▶ _Your instructions_: Look below for the line holding "29 Oct 1846, Liv" and the line holding "Thomas Ainsworth ANLEZARK". Transcribe exactly those lines and all lines between them, nothing more.

▶ _Data extracts_:
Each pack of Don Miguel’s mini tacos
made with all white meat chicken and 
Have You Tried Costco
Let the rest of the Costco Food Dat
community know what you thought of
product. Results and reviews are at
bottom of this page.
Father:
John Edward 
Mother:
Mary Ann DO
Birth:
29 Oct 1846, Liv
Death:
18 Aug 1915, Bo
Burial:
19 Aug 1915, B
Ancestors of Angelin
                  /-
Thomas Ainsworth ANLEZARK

==

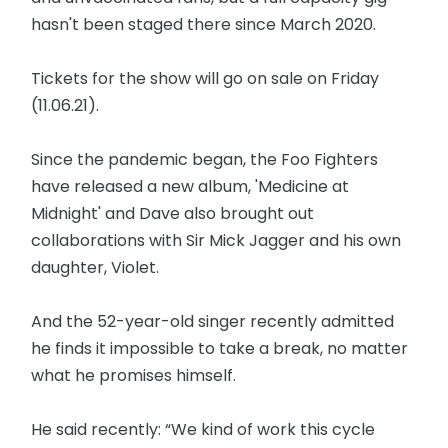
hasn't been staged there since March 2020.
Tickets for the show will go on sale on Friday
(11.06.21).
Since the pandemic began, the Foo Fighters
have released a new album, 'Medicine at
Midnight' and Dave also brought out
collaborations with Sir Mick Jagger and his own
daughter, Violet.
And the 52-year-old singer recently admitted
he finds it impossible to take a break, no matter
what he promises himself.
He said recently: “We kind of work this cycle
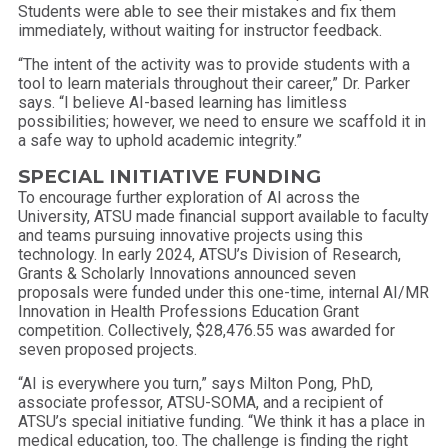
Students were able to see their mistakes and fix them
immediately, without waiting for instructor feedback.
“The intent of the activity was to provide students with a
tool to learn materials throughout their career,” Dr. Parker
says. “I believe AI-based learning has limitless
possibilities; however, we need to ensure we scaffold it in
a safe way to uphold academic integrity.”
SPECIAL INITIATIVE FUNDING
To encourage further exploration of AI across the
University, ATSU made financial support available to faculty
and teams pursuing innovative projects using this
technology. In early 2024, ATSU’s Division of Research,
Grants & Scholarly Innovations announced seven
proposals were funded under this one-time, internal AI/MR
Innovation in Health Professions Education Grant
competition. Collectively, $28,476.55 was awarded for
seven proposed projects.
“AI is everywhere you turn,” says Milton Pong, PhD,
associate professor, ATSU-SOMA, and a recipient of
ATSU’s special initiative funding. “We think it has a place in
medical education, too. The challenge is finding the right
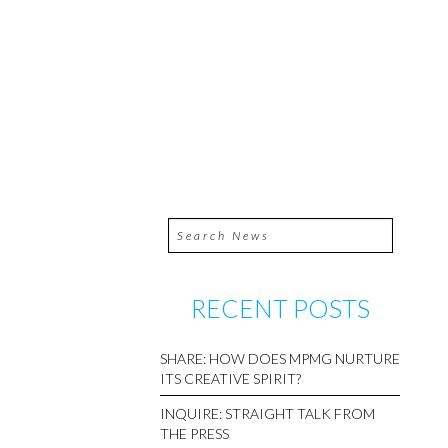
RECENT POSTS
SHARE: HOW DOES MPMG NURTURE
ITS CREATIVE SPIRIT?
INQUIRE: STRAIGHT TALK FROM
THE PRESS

==

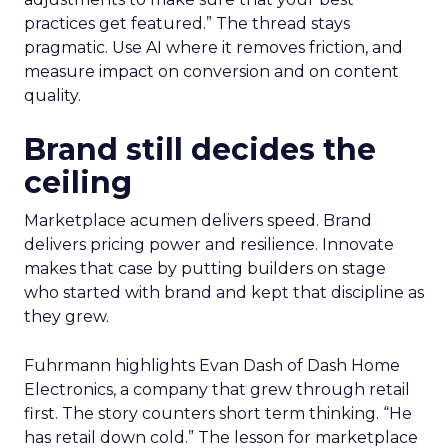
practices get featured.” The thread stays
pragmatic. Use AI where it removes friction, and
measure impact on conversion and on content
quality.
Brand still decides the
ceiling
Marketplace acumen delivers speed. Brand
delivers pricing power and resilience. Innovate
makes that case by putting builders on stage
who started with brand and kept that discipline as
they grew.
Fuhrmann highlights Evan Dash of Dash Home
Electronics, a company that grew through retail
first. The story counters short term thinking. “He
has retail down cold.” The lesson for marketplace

▶ _Task result_:
29 Oct 1846, Liv
Death:
18 Aug 1915, Bo
Burial:
19 Aug 1915, B
Ancestors of Angelin
                  /-
Thomas Ainsworth ANLEZARK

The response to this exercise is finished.